Les quelques semaines qui viennent de s'écouler furent relativement agitées avec notamment un passage par le pays du camembert qui a impliqué le calme plat de ce blog. Et maintenant je me retrouve à raconter plein de trucs avec un certain retard et j'ai déjà raconté/vécu les choses que je vais décrire dans cette note et la suivante avec la plupart de mes lecteurs. Bref, ça ne va pas m'empêcher de profiter du fait que j'ai de la matière pour pouvoir faire vivre cet espace de partage. Et comme j'ai pas envie de me fouler, j'vais vous faire la description du mois qui vient de s'écouler dans l'ordre chronologique.

Commençons donc par le week-end prolongé de la fête nationale américaine, soit celui du 4 juillet, où le jour férié devait tomber le dimanche, mais qui était reporté au lundi pour pouvoir avoir le droit de souffler malgré tout. Autant dire qu'il était temps pour moi d'avoir un peu des vacances et donc je profitais de ce jour férié pour en rajouter un autre et je me suis offert un week-end de 4 jours qui m'a permis d'aller rejoindre le croco (voir les commentaires pour savoir qui c'est) à Los Angeles direction deux Parcs Nationaux que nous avions en tête depuis un certain temps. En septembre dernier nous avions effectué un petit tour du côté du Grand Canyon, d'Antelope Canyon et autres Monument Valley et Horseshoe Bend et pendant ce trip, nous avions eu la bonne idée de faire une étape courte dans le Parc Zion Canyon. Peut-être un des meilleurs moments de ce premier voyage. C'est donc tout naturellement que nous avons décidé d'aller l'explorer plus profondément ainsi que le Bryce Canyon situé tout à côté et qui s'accorde avec le premier.

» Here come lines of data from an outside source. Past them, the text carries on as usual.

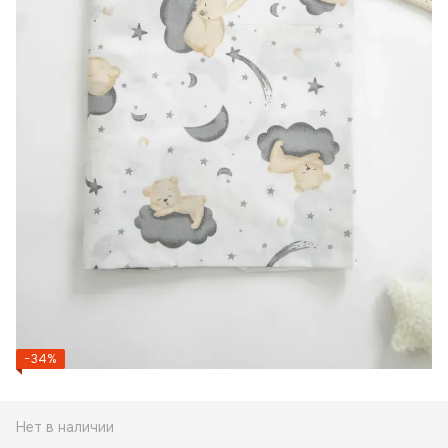
−34%
Нет в наличии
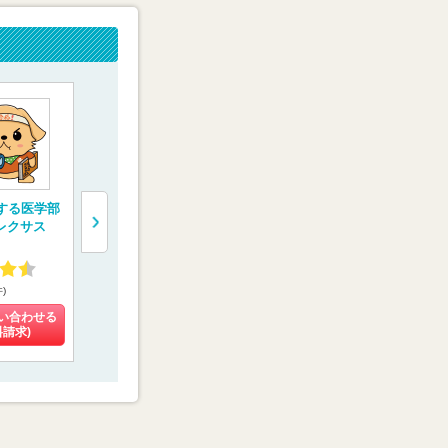
”する医学部
医系専門予備校【メ
医学部専門予備校
医学部専門
レクサス
ディカルラボ】
【京都医塾】
【メディカ
スト】
4.27
4.48
4.58
件)
(108件)
(8件)
(8件)
い合わせる
料金を問い合わせる
料金を問い合わせる
料金を問い
料請求)
(資料請求)
(資料請求)
(資料請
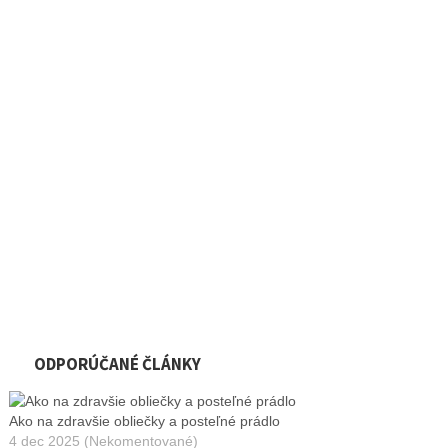
ODPORÚČANÉ ČLÁNKY
Ako na zdravšie obliečky a posteľné prádlo
4 dec 2025 (Nekomentované)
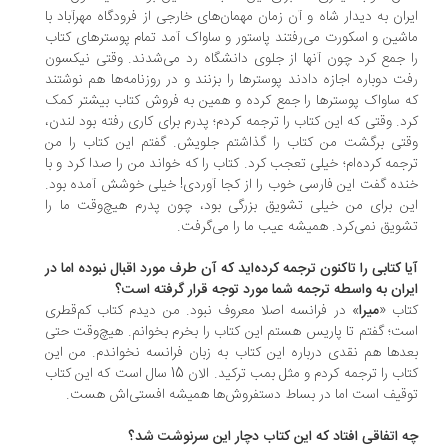
ران به دیدار شاه و آن زمان مهمان‌های خارجی از فرودگاه مهرآباد با
شین و اسکورت می‌رفتند پاستور و ساواک آمد تمام پوسترهای کتاب
 جمع کرد چون آنها از جلوی دانشگاه رد می‌شدند. وقتی نیکسون
ت دوباره اجازه دادند پوسترها را بزنند و در روزنامه‌ها هم نوشتند
 ساواک پوسترها را جمع کرده و همین به فروش کتاب بیشتر کمک
د. وقتی که این کتاب را ترجمه کردم؛ پدرم برای کاری رفته بود لندن،
تی برگشت من کتاب را گذاشتم جلویش. گفتم این کتاب را من
جمه کرده‌ام؛ خیلی تعجب کرد. کتاب را که خواند من را صدا کرد و با
ده گفت این فارسی خوب را از کجا آوردی! خیلی خوشش آمده بود.
ن برای من خیلی تشویق بزرگی بود، چون پدرم هیچ‌وقت ما را
ویق نمی‌کرد. همیشه عیب ما را می‌گرفت.
ا کتابی را تاکنون ترجمه کرده‌اید که آن طرف مورد اقبال نبوده اما در
ران به واسطه ترجمه شما مورد توجه قرار گرفته است؟
اب «
میرا
» در فرانسه اصلا معروف نبود. من دیدم کتاب کم‌قطری
ت؛ گفتم تا پاریس هستم این کتاب را بخرم بخوانم. هیچ‌وقت حتی
دها هم نقدی درباره این کتاب به زبان فرانسه نخواندم. من این
کتاب را ترجمه کردم و مثل بمب ترکید. الان 15 سال است که این کتاب
قیف است اما در بساط دستفروش‌ها همیشه افستی‌اش هست.
 اتفاقی افتاد که این کتاب دچار این سرنوشت شد؟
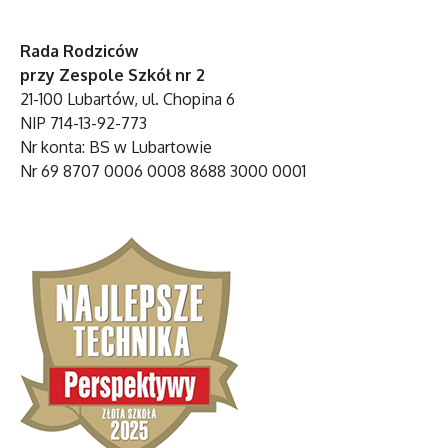
Rada Rodziców
przy Zespole Szkół nr 2
21-100 Lubartów, ul. Chopina 6
NIP 714-13-92-773
Nr konta: BS w Lubartowie
Nr 69 8707 0006 0008 8688 3000 0001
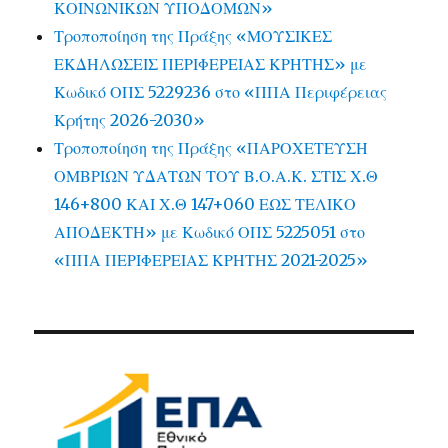
ΚΟΙΝΩΝΙΚΩΝ ΥΠΟΔΟΜΩΝ»
Τροποποίηση της Πράξης «ΜΟΥΣΙΚΕΣ
ΕΚΔΗΛΩΣΕΙΣ ΠΕΡΙΦΕΡΕΙΑΣ ΚΡΗΤΗΣ» με
Κωδικό ΟΠΣ 5229236 στο «ΠΠΑ Περιφέρειας
Κρήτης 2026-2030»
Τροποποίηση της Πράξης «ΠΑΡΟΧΕΤΕΥΣΗ
ΟΜΒΡΙΩΝ ΥΔΑΤΩΝ ΤΟΥ Β.Ο.Α.Κ. ΣΤΙΣ Χ.Θ
146+800 ΚΑΙ Χ.Θ 147+060 ΕΩΣ ΤΕΛΙΚΟ
ΑΠΟΔΕΚΤΗ» με Κωδικό ΟΠΣ 5225051 στο
«ΠΠΑ ΠΕΡΙΦΕΡΕΙΑΣ ΚΡΗΤΗΣ 2021-2025»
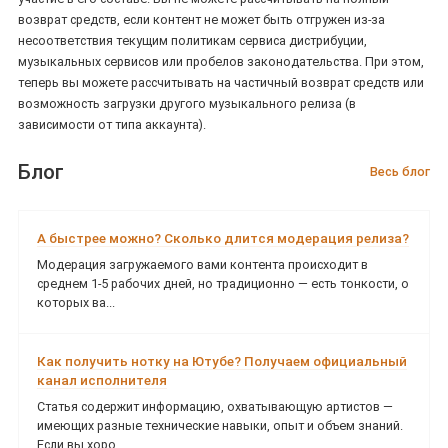
возврат средств, если контент не может быть отгружен из-за
несоответствия текущим политикам сервиса дистрибуции,
музыкальных сервисов или пробелов законодательства. При этом,
теперь вы можете рассчитывать на частичный возврат средств или
возможность загрузки другого музыкального релиза (в
зависимости от типа аккаунта).
Блог
Весь блог
А быстрее можно? Сколько длится модерация релиза?
Модерация загружаемого вами контента происходит в
среднем 1-5 рабочих дней, но традиционно — есть тонкости, о
которых ва...
Как получить нотку на Ютубе? Получаем официальный
канал исполнителя
Статья содержит информацию, охватывающую артистов —
имеющих разные технические навыки, опыт и объем знаний.
Если вы хоро...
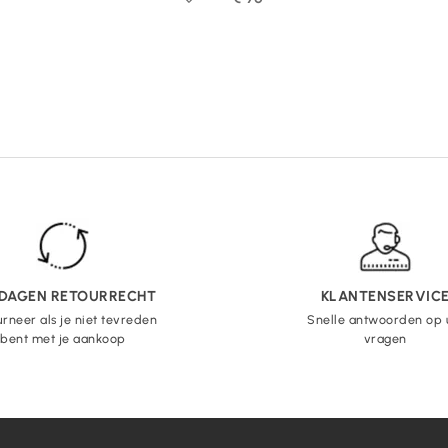
 DAGEN RETOURRECHT
KLANTENSERVIC
rneer als je niet tevreden
Snelle antwoorden op
bent met je aankoop
vragen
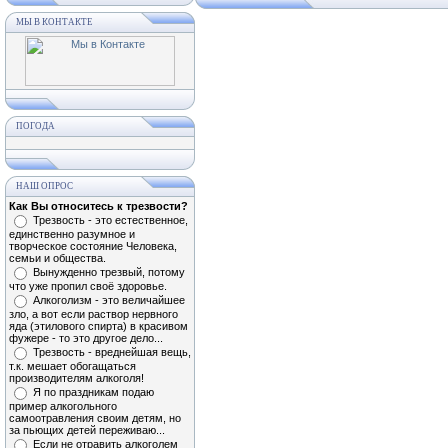
МЫ В КОНТАКТЕ
ПОГОДА
НАШ ОПРОС
Как Вы относитесь к трезвости?
Трезвость - это естественное,
единственно разумное и
творческое состояние Человека,
семьи и общества.
Вынужденно трезвый, потому
что уже пропил своё здоровье.
Алкоголизм - это величайшее
зло, а вот если раствор нервного
яда (этилового спирта) в красивом
фужере - то это другое дело...
Трезвость - вреднейшая вещь,
т.к. мешает обогащаться
производителям алкоголя!
Я по праздникам подаю
пример алкогольного
самоотравления своим детям, но
за пьющих детей переживаю...
Если не отравить алкоголем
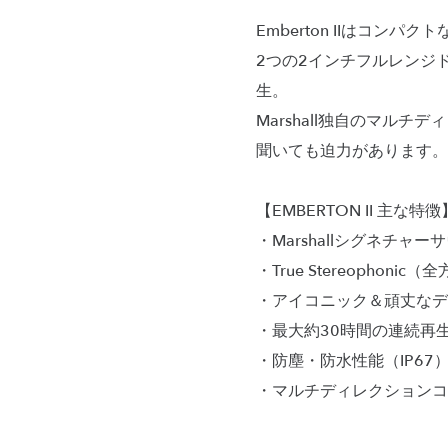
Emberton IIはコ
2つの2インチフルレンジ
生。
Marshall独自のマルチ
聞いても迫力があります。
【EMBERTON II 主な特徴
・Marshallシグネチャー
・True Stereophoni
・アイコニック＆頑丈なデ
・最大約30時間の連続再
・防塵・防水性能（IP67
・マルチディレクションコ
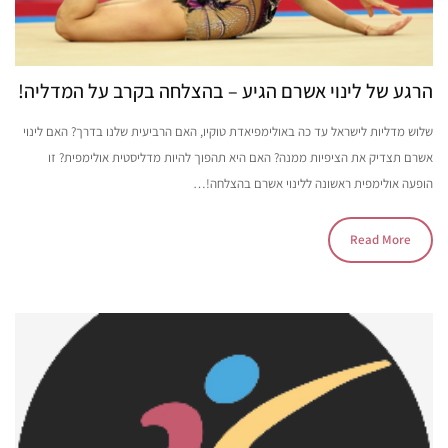
הרגע של לינוי אשרם הגיע – בהצלחה בקרב על המדליה!
שלוש מדליות לישראל עד כה באולימפיאדת טוקיו, האם הרביעית שלנו בדרך? האם לינוי
אשרם תצדיק את הציפיות ממנה? האם היא תהפוך להיות מדליסטית אולימפית? זו
הופעה אולימפית ראשונה ללינוי אשרם בהצלחה!…
Read More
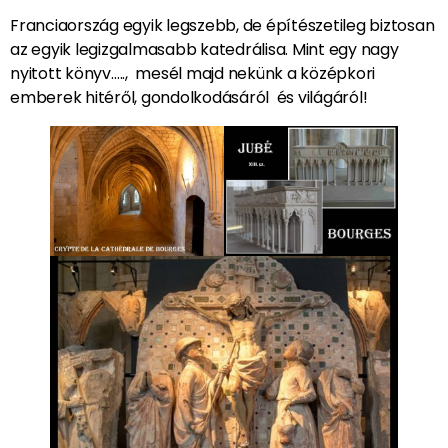
Franciaország egyik legszebb, de építészetileg biztosan
az egyik legizgalmasabb katedrálisa. Mint egy nagy
nyitott könyv….., mesél majd nekünk a középkori
emberek hitéről, gondolkodásáról és világáról!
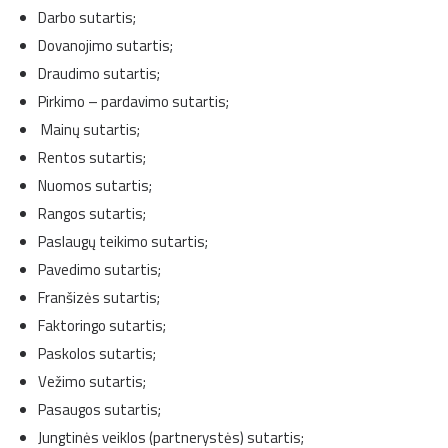
Darbo sutartis;
Dovanojimo sutartis;
Draudimo sutartis;
Pirkimo – pardavimo sutartis;
Mainų sutartis;
Rentos sutartis;
Nuomos sutartis;
Rangos sutartis;
Paslaugų teikimo sutartis;
Pavedimo sutartis;
Franšizės sutartis;
Faktoringo sutartis;
Paskolos sutartis;
Vežimo sutartis;
Pasaugos sutartis;
Jungtinės veiklos (partnerystės) sutartis;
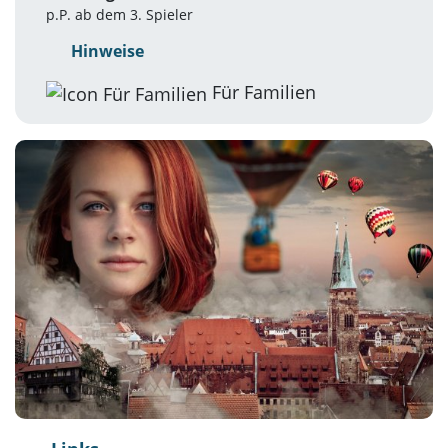
p.P. ab dem 3. Spieler
Hinweise
Für Familien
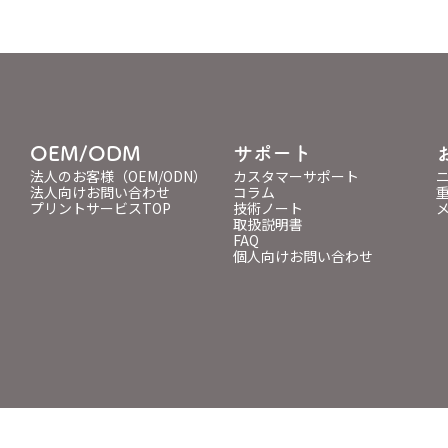
OEM/ODM
サポート
法人のお客様（OEM/ODN）
カスタマーサポート
法人向けお問い合わせ
コラム
プリントサービスTOP
技術ノート
取扱説明書
FAQ
個人向けお問い合わせ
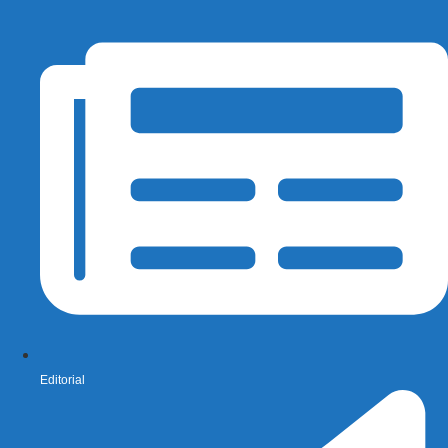
Editorial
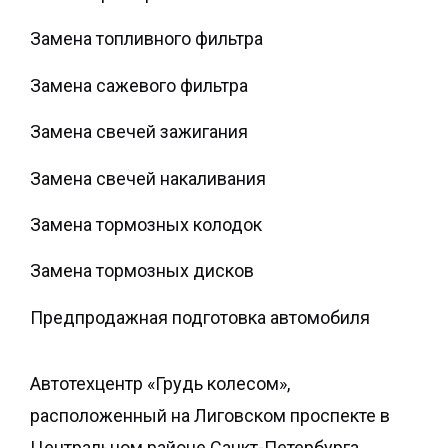
Замена топливного фильтра
Замена сажевого фильтра
Замена свечей зажигания
Замена свечей накаливания
Замена тормозных колодок
Замена тормозных дисков
Предпродажная подготовка автомобиля
Автотехцентр «Грудь колесом»,
расположенный на Лиговском проспекте в
Центральном районе Санкт-Петербурга,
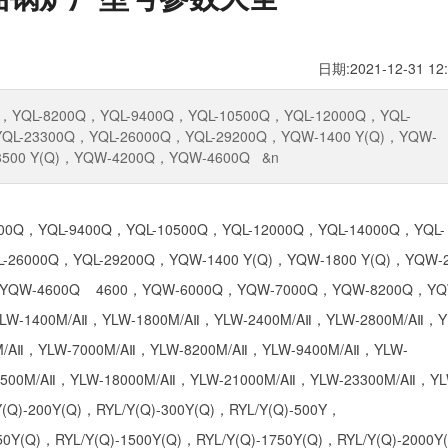
日期:2021-12-31 12:
8200Q，YQL-9400Q，YQL-10500Q，YQL-12000Q，YQL-
QL-23300Q，YQL-26000Q，YQL-29200Q，YQW-1400 Y(Q)，YQW-
-3500 Y(Q)，YQW-4200Q，YQW-4600Q &n
QL-9400Q，YQL-10500Q，YQL-12000Q，YQL-14000Q，YQL-
-26000Q，YQL-29200Q，YQW-1400 Y(Q)，YQW-1800 Y(Q)，YQW-
Q，YQW-4600Q 4600，YQW-6000Q，YQW-7000Q，YQW-8200Q，YQ
-1400M/AⅡ，YLW-1800M/AⅡ，YLW-2400M/AⅡ，YLW-2800M/AⅡ，Y
M/AⅡ，YLW-7000M/AⅡ，YLW-8200M/AⅡ，YLW-9400M/AⅡ，YLW-
6500M/AⅡ，YLW-18000M/AⅡ，YLW-21000M/AⅡ，YLW-23300M/AⅡ，YL
(Q)-200Y(Q)，RYL/Y(Q)-300Y(Q)，RYL/Y(Q)-500Y，
50Y(Q)，RYL/Y(Q)-1500Y(Q)，RYL/Y(Q)-1750Y(Q)，RYL/Y(Q)-2000Y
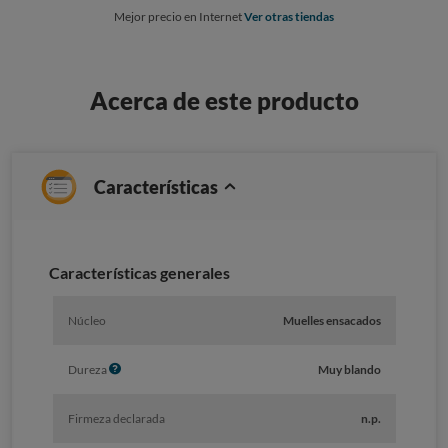
Mejor precio en Internet
Ver otras tiendas
Acerca de este producto
Características
Características generales
Núcleo
Muelles ensacados
I
Dureza
Muy blando
n
f
Firmeza declarada
n.p.
o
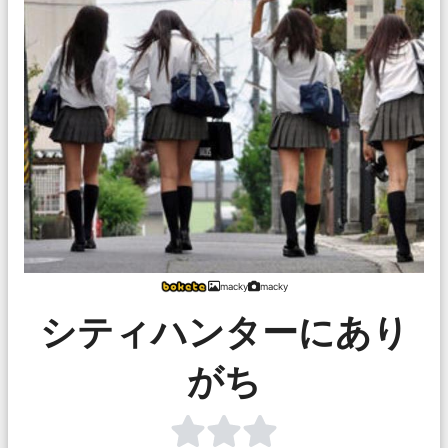
macky
macky
シティハンターにあり
がち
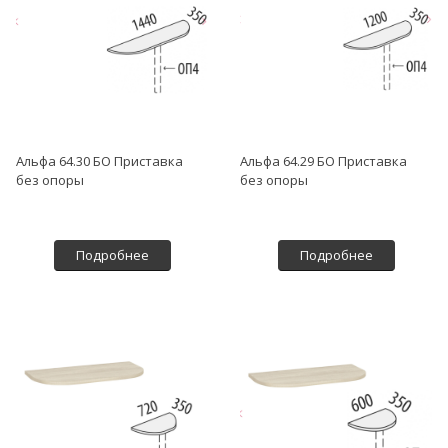
Альфа 64.30 БО Приставка
Альфа 64.29 БО Приставка
без опоры
без опоры
Подробнее
Подробнее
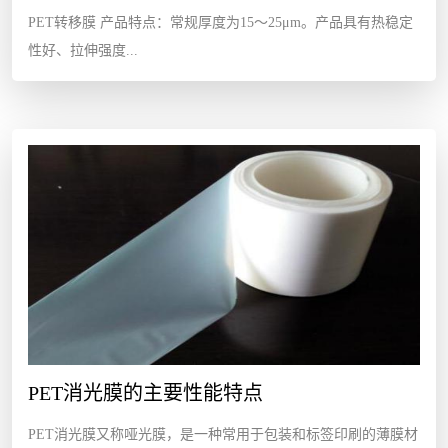
PET转移膜 产品特点：常规厚度为15～25μm。产品具有热稳定
性好、拉伸强度...
PET消光膜的主要性能特点
PET消光膜又称哑光膜，是一种常用于包装和标签印刷的薄膜材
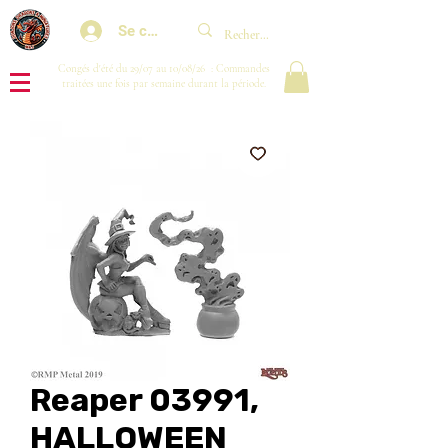
Se connecter
Congés d'été du 29/07 au 10/08/26 : Commandes
traitées une fois par semaine durant la période.
Reaper 03991,
HALLOWEEN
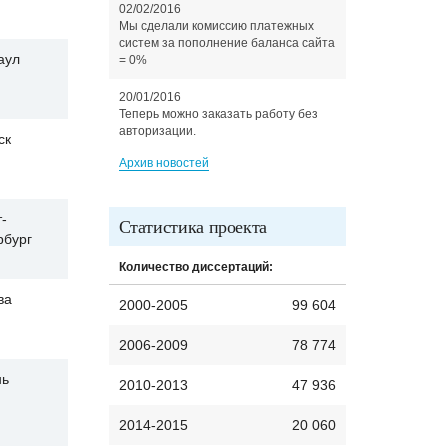
02/02/2016
Мы сделали комиссию платежных
систем за пополнение баланса сайта
аул
= 0%
20/01/2016
Теперь можно заказать работу без
авторизации.
ск
Архив новостей
-
Статистика проекта
рбург
Количество диссертаций:
ва
2000-2005
99 604
2006-2009
78 774
нь
2010-2013
47 936
2014-2015
20 060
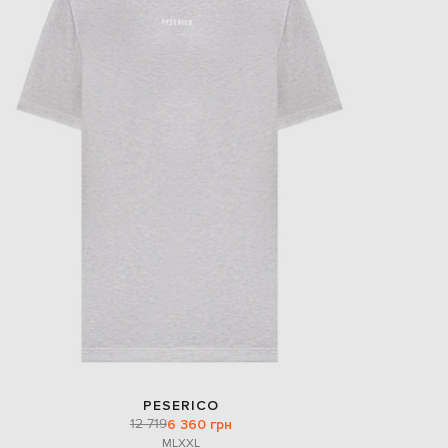
PESERICO
12 719
6 360 грн
M
L
XXL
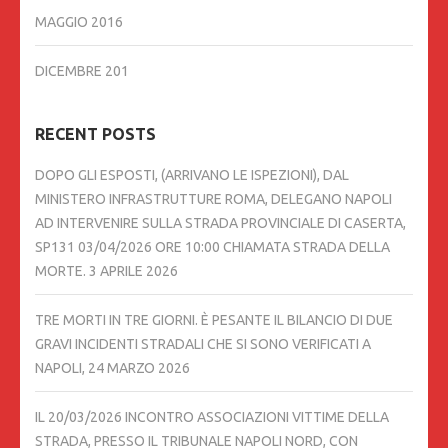
MAGGIO 2016
DICEMBRE 201
RECENT POSTS
DOPO GLI ESPOSTI, (ARRIVANO LE ISPEZIONI), DAL
MINISTERO INFRASTRUTTURE ROMA, DELEGANO NAPOLI
AD INTERVENIRE SULLA STRADA PROVINCIALE DI CASERTA,
SP131 03/04/2026 ORE 10:00 CHIAMATA STRADA DELLA
MORTE.
3 APRILE 2026
TRE MORTI IN TRE GIORNI. È PESANTE IL BILANCIO DI DUE
GRAVI INCIDENTI STRADALI CHE SI SONO VERIFICATI A
NAPOLI,
24 MARZO 2026
IL 20/03/2026 INCONTRO ASSOCIAZIONI VITTIME DELLA
STRADA, PRESSO IL TRIBUNALE NAPOLI NORD, CON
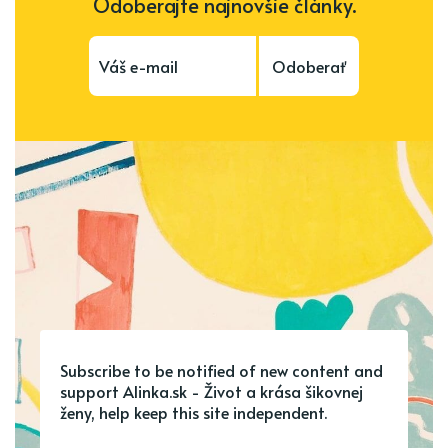
Odoberajte najnovšie články.
Odoberať
Subscribe to be notified of new content and
support Alinka.sk - Život a krása šikovnej
ženy, help keep this site independent.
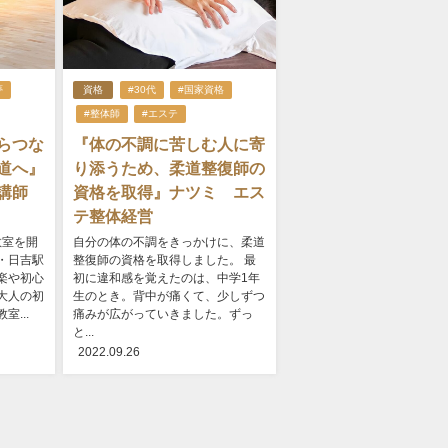
夢
資格
#30代
#国家資格
#整体師
#エステ
らつな
『体の不調に苦しむ人に寄
道へ』
り添うため、柔道整復師の
室講師
資格を取得』ナツミ エス
テ整体経営
教室を開
自分の体の不調をきっかけに、柔道
・日吉駅
整復師の資格を取得しました。 最
楽や初心
初に違和感を覚えたのは、中学1年
大人の初
生のとき。背中が痛くて、少しずつ
...
痛みが広がっていきました。ずっ
と...
2022.09.26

Ces deux Parcs sont liés par le fait que l'un découle de l'autre. En effet, Bryce Canyon correspond au plus haut plateau et à la première dégradation de la roche par l'érosion, qui en descendant, va donner naissance plus bas au Zion Canyon. Les deux sont donc créés par l'érosion mais ont donné à deux spectacles totalement différents. Pour paraitre logique, nous avons entamé par le Canyon situé le plus haut (et aussi le plus loin, en terme de voiture parce que bon c'est pas à coté de LA tout ça, dans les 8-9 heures de route quoi..), soit Bryce Canyon. Ce canyon situé à environ 3000 mètres de haut est peu étendu et présente seulement quelques pistes de randonnées. Nous nous sommes donc lancés dans l'une d'elles qui parcourait une grande étendue de celui-ci et là, quel spectacle encore une fois ! Les formations rocheuses nommées hoodoos jonchent le sol et nous laissent devant un paysage quasi irréel comme le témoignent j'espère les photos. Des espaces énormes remplis de stalagmites rocheuses, des rochers percés de part en part et qui tiennent encore, défiant la gravité, et une couleur rouge intense sont le lot de ce Parc.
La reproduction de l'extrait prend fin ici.